Das vorliegende Buch ist der Versuch, sich den vielfältigen Facetten, der Bandbreite an Religionszugehörigkeiten und Lebensentwürfen des Islam der Schweiz zu nähern und diese zu beschreiben, ohne Verharmlosung, mit Besonnenheit und kritischem Menschenverstand.

Dieses Buch ist kein Sachbuch über den Islam in der Schweiz.

Im Mittelpunkt stehen muslimische Menschen aus der Mitte der Schweizer Gesellschaft. Mich interessieren ihre ­individuellen Lebensstile, Glaubensprofile, Auffassungen, aktuellen Lebenssituationen. Ich will erfahren, wie sie denken. Bereiten sie, bereiten wir wirklich so viele Probleme im Alltag, wie in den Medien und in der Politik behauptet wird?

Der Zugang über das Private ist bewusst gewählt: Ich bin der Überzeugung, dass eine Annäherung an die Frage ‹Gehört der Islam zur Schweiz?› nur über den Blick auf den Einzelfall geschehen kann. Die Menschen, die im Mittelpunkt stehen, erheben nicht den Anspruch, das muslimische Spektrum der Schweiz vollständig zu repräsentieren, aber es sind Menschen, die unsere Nachbarn, Arbeitskollegen und Freunde sind oder sein könnten.

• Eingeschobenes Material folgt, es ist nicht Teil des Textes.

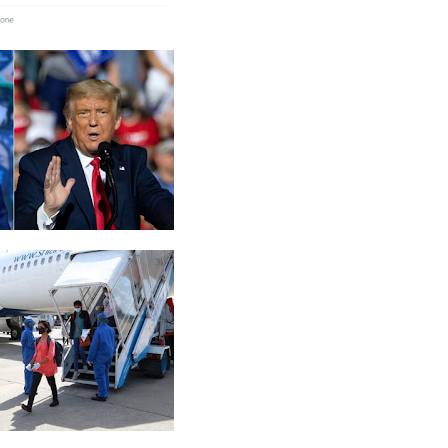
ட்டர்
தேர்தல்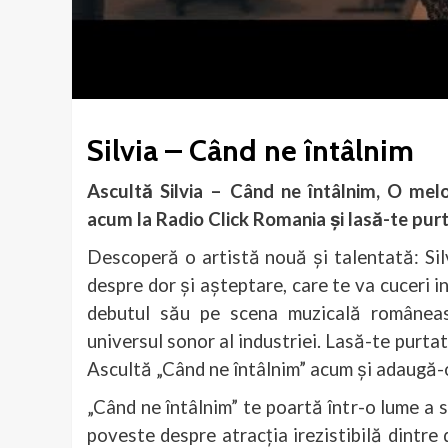
Silvia – Când ne întâlnim
Ascultă Silvia – Când ne întâlnim, O mel
acum la Radio Click Romania și lasă-te purt
Descoperă o artistă nouă și talentată: Si
despre dor și așteptare, care te va cuceri 
debutul său pe scena muzicală românea
universul sonor al industriei. Lasă-te purtat
Ascultă „Când ne întâlnim” acum și adaugă-o
„Când ne întâlnim” te poartă într-o lume a s
poveste despre atracția irezistibilă dintre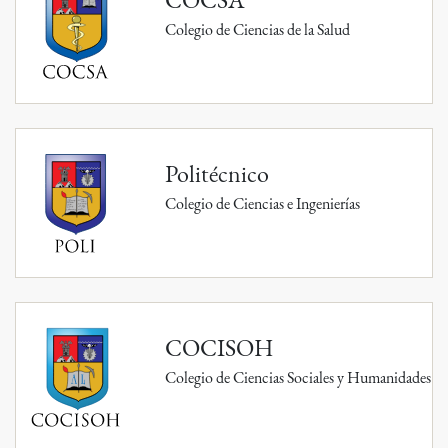
Colegio de Ciencias de la Salud
Politécnico
Colegio de Ciencias e Ingenierías
COCISOH
Colegio de Ciencias Sociales y Humanidades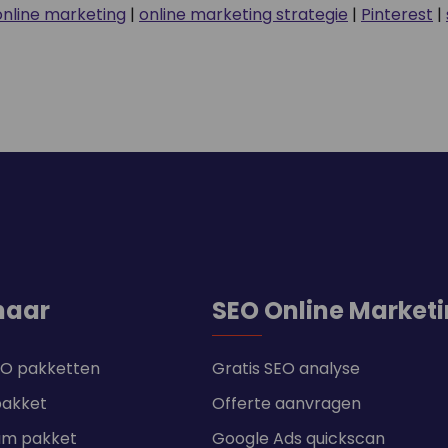
online marketing
|
online marketing strategie
|
Pinterest
|
naar
SEO Online Market
SEO pakketten
Gratis SEO analyse
pakket
Offerte aanvragen
um pakket
Google Ads quickscan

Im ersten Teil, ‹Islamische Lebenswelten in der Schweiz›, beschäftige ich mich mit Themen im Zusammenhang mit dem Islam, wie sie in der Schweizer Öffentlichkeit präsent sind, wie weibliche Bedeckungsformen, das Verhältnis ­zwischen den Geschlechtern, Islam und Schule, Islam und Homosexualität, die Imame und ihre Moscheen, der islamische Radikalismus.

Im zweiten Teil, ‹Impulse für einen zeitgemässen Islam›, geht es mir um eine innerislamische Reflexion, in der ich versuche, bestehende Ansätze einer zeitgemässen islamischen Lehre weiterzudenken.

Ich hoffe, abschliessend eine schlüssige Antwort auf die Frage zu finden, ob der Islam zur Schweiz gehört. Und wenn ja, in welcher Form?

Islam oder Islame?

Der Islam, die Muslime – beide Begriffe, die Religion und ihre Angehörigen bedürfen einer näheren Betrachtungsweise, denn die herkömmliche sprachliche Benennung greift längst nicht mehr, um dem Thema gerecht zu werden.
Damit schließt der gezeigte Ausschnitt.